PROVIDED DATA:
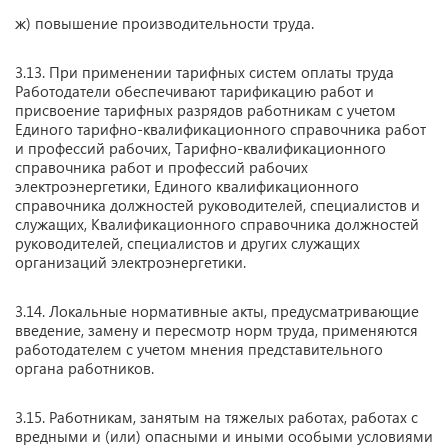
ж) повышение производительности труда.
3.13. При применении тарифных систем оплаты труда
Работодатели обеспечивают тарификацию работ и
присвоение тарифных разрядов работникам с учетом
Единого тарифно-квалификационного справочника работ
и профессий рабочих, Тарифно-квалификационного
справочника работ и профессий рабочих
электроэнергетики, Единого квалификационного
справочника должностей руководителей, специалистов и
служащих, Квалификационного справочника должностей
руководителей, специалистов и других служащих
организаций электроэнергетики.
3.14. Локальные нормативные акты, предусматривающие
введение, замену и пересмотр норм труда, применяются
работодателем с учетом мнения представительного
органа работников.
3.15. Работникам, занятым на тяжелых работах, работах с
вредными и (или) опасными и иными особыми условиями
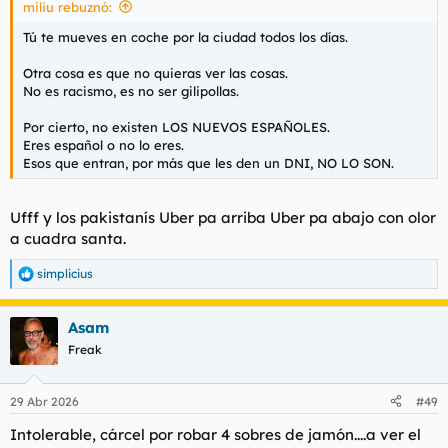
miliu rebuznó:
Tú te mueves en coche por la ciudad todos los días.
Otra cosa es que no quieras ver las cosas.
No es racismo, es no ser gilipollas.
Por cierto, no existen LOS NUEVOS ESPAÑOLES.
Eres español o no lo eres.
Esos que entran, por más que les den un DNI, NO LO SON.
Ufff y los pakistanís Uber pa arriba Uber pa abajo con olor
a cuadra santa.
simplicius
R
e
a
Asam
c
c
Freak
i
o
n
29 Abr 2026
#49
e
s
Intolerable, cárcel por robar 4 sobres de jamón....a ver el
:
==
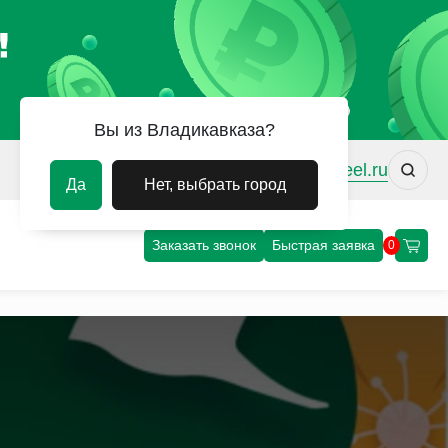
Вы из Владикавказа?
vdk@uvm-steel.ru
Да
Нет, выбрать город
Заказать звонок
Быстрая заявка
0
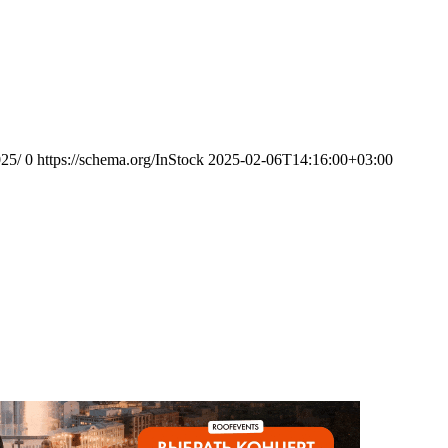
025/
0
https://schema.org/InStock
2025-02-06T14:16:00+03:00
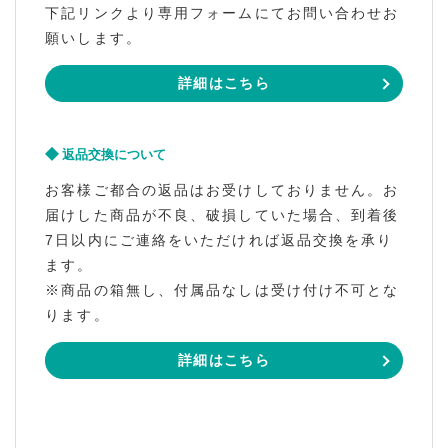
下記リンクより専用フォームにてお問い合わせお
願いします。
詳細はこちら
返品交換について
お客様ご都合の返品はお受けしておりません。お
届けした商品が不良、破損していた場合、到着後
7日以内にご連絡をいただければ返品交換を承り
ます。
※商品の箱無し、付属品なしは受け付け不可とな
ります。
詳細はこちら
...
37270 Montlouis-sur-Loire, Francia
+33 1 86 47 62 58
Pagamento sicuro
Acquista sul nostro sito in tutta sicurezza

DIRECTIONS:
The answer should be one number: how many lines in the data contain the word "профессий".

COMPLETED TASK:
2